# Comcast/Optimum = Homeland Security Butt Buddy



## AUTOBOOT2000 (Oct 28, 2008)

Comcast and Optimum record everything you do. Anyone hear about any experiences with this?
I know ALOT of people in real life that they have done this to.

http://www.cbsnews.com/stories/2004/01/30/tech/main597032.shtml?CMP=ILC-SearchStories

http://www.rockymountainnews.com/drmn/local/article/0,1299,DRMN_15_4806781,00.html

http://news.cnet.com/8301-11424_3-10005021-90.html


----------



## g4m3rof1337 (Oct 28, 2008)

All three of those articles aren't recent.. 

The most recent was from August of this year, the two are form 06 and 04.


----------



## PC eye (Oct 28, 2008)

Barter also tracks your online activity as well for that cable IE service.

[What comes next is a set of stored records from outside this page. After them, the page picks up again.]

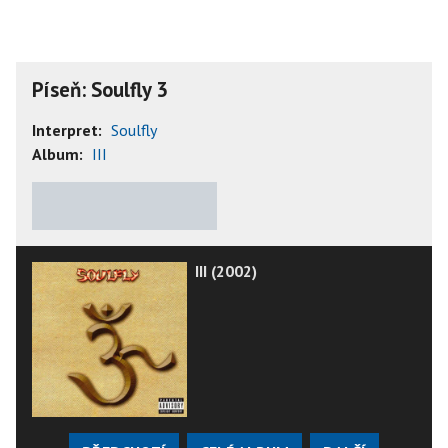
Píseň: Soulfly 3
Interpret:
Soulfly
Album:
III
★
★
★
★
★
III (2002)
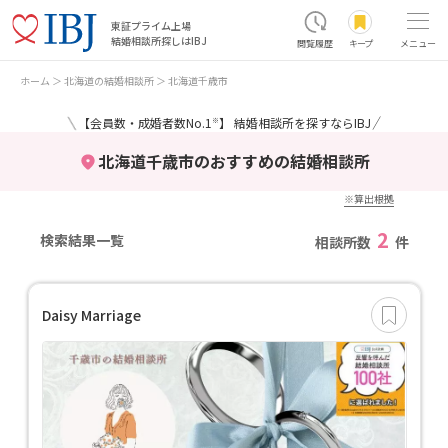
東証プライム上場
結婚相談所探しはIBJ
閲覧履歴
キープ
メニュー
ホーム
北海道の結婚相談所
北海道千歳市
＼
／
【会員数・成婚者数No.1
】 結婚相談所を探すならIBJ
※
北海道千歳市のおすすめの結婚相談所
※算出根拠
2
検索結果一覧
相談所数
件
Daisy Marriage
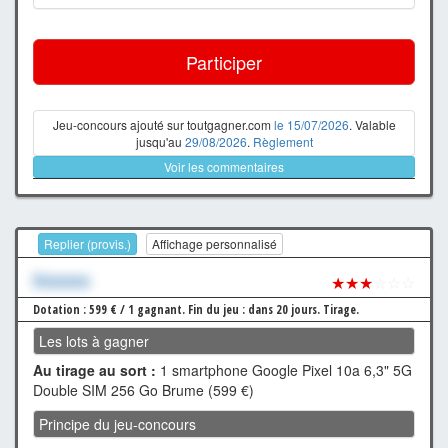
Participer
Jeu-concours ajouté sur toutgagner.com
le 15/07/2026
. Valable
jusqu'au
29/08/2026
.
Règlement
Voir les commentaires
Replier (provis.)
Affichage personnalisé
Xxxxxxx
★★★
☆☆☆
Dotation : 599 € / 1 gagnant.
Fin du jeu : dans 20 jours.
Tirage.
Les lots à gagner
Au tirage au sort :
1 smartphone Google Pixel 10a 6,3" 5G
Double SIM 256 Go Brume (599 €)
Principe du jeu-concours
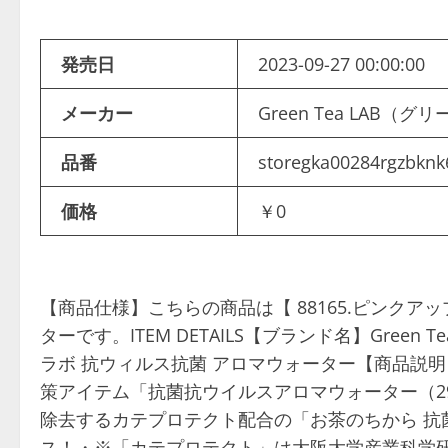
発売日
2023-09-27 00:00:00
メーカー
Green Tea LAB
品番
storegka00284rgzbknk
価格
￥0
【商品仕様】こちらの商品は【 88165.ピンクア
ターです。ITEM DETAILS【ブランド名】Green
ラボ 抗ウィルス抗菌 アロマウォーター【商品説
策アイテム「抗菌抗ウイルスアロマウォーター（2
除去するカテプロテクト配合の「お茶のちから 抗
ス！・※「カテプロテクト」は大阪大学産業科学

At least there's some good news in the works for the next version of IE 8 once that finally comes out for those who like to browse in private without all of the dim wit popup ads and tracking cookies!  http://abcnews.go.com/Technology/wireStory?id=5669773


----------



## AUTOBOOT2000 (Oct 28, 2008)

g4m3rof1337 said:


> All three of those articles aren't recent..
> 
> The most recent was from August of this year, the two are form 06 and 04.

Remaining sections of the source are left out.